The ugly truth about automatic methods for requirements engineering quality.

The ugly truth about automatic methods for requirements engineering quality.

Ok, after I publish this blog post, I will probably get some angry calls from my sales department… Well, truth must be told.

There are many crazy defects in requirements, and, as I wrote in my last post, you can detect quite a bunch of them automatically (and you should do so!). When I present our automatic methods for natural language requirement smells or automatic methods for detecting defects in tests to our customers, I’m proud to say that they are usually very excited. Sometimes they are too excited and then this can turn into a problem.

What I mean is that I explain all the amazing things that you can detect with tools and suddenly people think that the tool will solve all the problems that they face. Spoiler alert: It doesn’t. And because we’re a company that is interested in happy customers, I want to briefly summarize all the problems (*that come into my mind) that a tool can’t solve. And because I don’t want to leave you in despair, I will also suggest some solutions, how I personally would suggest to work on that problem.

Did I forget something in the list? Let me know via mail, twitter (@henningfemmer) or in the comments.

Now, we studied this question in depth in a paper earlier this year. What we did is checking pages and pages of review comments and trying to understand which review comments can and which cannot be automatically detected (check our paper for details). You can find the detailed result in the figure underneath. Let me summarize for you what we found in these four core problems, why you cannot detect a certain defect automatically.

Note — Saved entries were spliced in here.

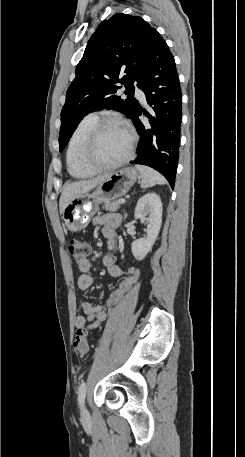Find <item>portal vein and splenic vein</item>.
<instances>
[{
    "mask_svg": "<svg viewBox=\"0 0 245 457\" xmlns=\"http://www.w3.org/2000/svg\"><path fill=\"white\" fill-rule=\"evenodd\" d=\"M118 202H125V198H119Z\"/></svg>",
    "mask_w": 245,
    "mask_h": 457,
    "instance_id": "obj_1",
    "label": "portal vein and splenic vein"
}]
</instances>
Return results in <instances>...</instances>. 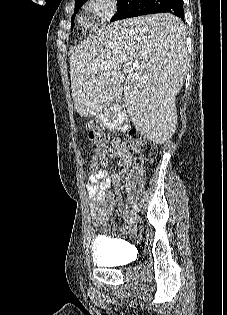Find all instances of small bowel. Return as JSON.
Returning <instances> with one entry per match:
<instances>
[{
	"label": "small bowel",
	"mask_w": 227,
	"mask_h": 315,
	"mask_svg": "<svg viewBox=\"0 0 227 315\" xmlns=\"http://www.w3.org/2000/svg\"><path fill=\"white\" fill-rule=\"evenodd\" d=\"M114 156L117 158L121 168H128L132 164V157L128 150L120 144L115 145ZM121 172H115L111 176L108 173V166L100 169L87 178V192L90 199L88 203L89 215L95 224H102L107 220L113 211L112 195L107 194L106 190L112 183L120 180ZM115 195L119 199V209L122 214L126 213V206L121 199L120 191L116 190ZM130 231H134L131 227Z\"/></svg>",
	"instance_id": "1"
}]
</instances>
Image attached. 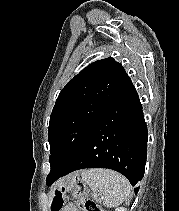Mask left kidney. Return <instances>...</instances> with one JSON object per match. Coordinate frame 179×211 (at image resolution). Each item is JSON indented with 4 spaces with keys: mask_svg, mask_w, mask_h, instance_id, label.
I'll use <instances>...</instances> for the list:
<instances>
[{
    "mask_svg": "<svg viewBox=\"0 0 179 211\" xmlns=\"http://www.w3.org/2000/svg\"><path fill=\"white\" fill-rule=\"evenodd\" d=\"M115 211H127V210H126V208L120 207V208H116Z\"/></svg>",
    "mask_w": 179,
    "mask_h": 211,
    "instance_id": "1",
    "label": "left kidney"
}]
</instances>
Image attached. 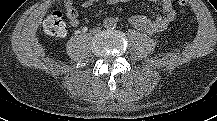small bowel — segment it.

Which defects cannot be detected, taken from H. Femmer, D. Méndez Fernández, S. Wagner, and S. Eder, “Rapid quality assurance with Requirements Smells,” J. Syst. Softw., 2015.

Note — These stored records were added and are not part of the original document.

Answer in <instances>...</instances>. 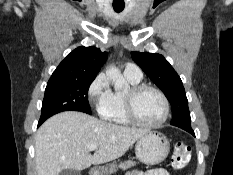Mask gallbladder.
I'll return each instance as SVG.
<instances>
[{"label": "gallbladder", "instance_id": "obj_1", "mask_svg": "<svg viewBox=\"0 0 233 175\" xmlns=\"http://www.w3.org/2000/svg\"><path fill=\"white\" fill-rule=\"evenodd\" d=\"M59 175H81L80 171L73 170V169H65L60 172Z\"/></svg>", "mask_w": 233, "mask_h": 175}]
</instances>
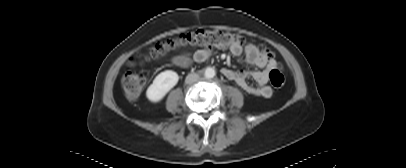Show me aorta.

1. You want a tool to detect something that you cannot really define

Quite a few comments in the reviews that we looked at, said something like: “I don’t really understand this paragraph.” or “The diagram is not neat.” Why is it impossible to detect these issues automatically? Now, a good starting point for understanding what you can and what you cannot detect is asking yourself: Can I precisely define what I search for? In the above case, you do not know which quality factor, which aspect, is really the problem. And of course, if you don’t know it, there is no way to tell a computer what to look for.

Solution: Look deeper. Try to look at multiple similar problems. Ask your colleagues.

Alternative Solution: Wait until machine learning solves this problem. Just be aware that this may take a few years… 😉

2. You want a tool to detect something that needs in-depth text understanding

A good example of defects that fall into this category, are conflicting requirements. If you specify in one requirement that “the traffic light should be green for 30 seconds”, and in another requirements that “the green, red, and yellow cycle should in total take less than 25 seconds”, it is very difficult for NLP to understand that we have a conflict here.

Although Natural Language Processing (NLP) has made tremendous steps forward. In my last post, I discussed a few ways to detect issues in requirements and tests by using NLP. However, there is so much left! In a great article, Erik Cambria and Bebo White, discuss how we’re still struggling towards syntax (basically understanding the grammar, as I described in the last blog post). The step that we’re getting better at, is semantics. Semantics is basically understanding what a sentence really means, which needs background knowledge. Companies more and more apply ontologies to make this work, but they are very far from perfect yet. The last curve in Cambria’s and White’s discussion is pragmatics. Pragmatics would enable to understand not just a single sentence, but a complete paragraph or even document. What makes pragmatics so difficult is understanding how terms are related. So, we not just need perfect understanding of grammar, and background knowledge, but also the relations between each paragraph. So, for example, in one paragraph you speak about Uncle Bob, in the next paragraph just about “your Uncle” or “Bob”, so the human mind immediately understands that these refer to the same concepts. The computer is far away from that point yet.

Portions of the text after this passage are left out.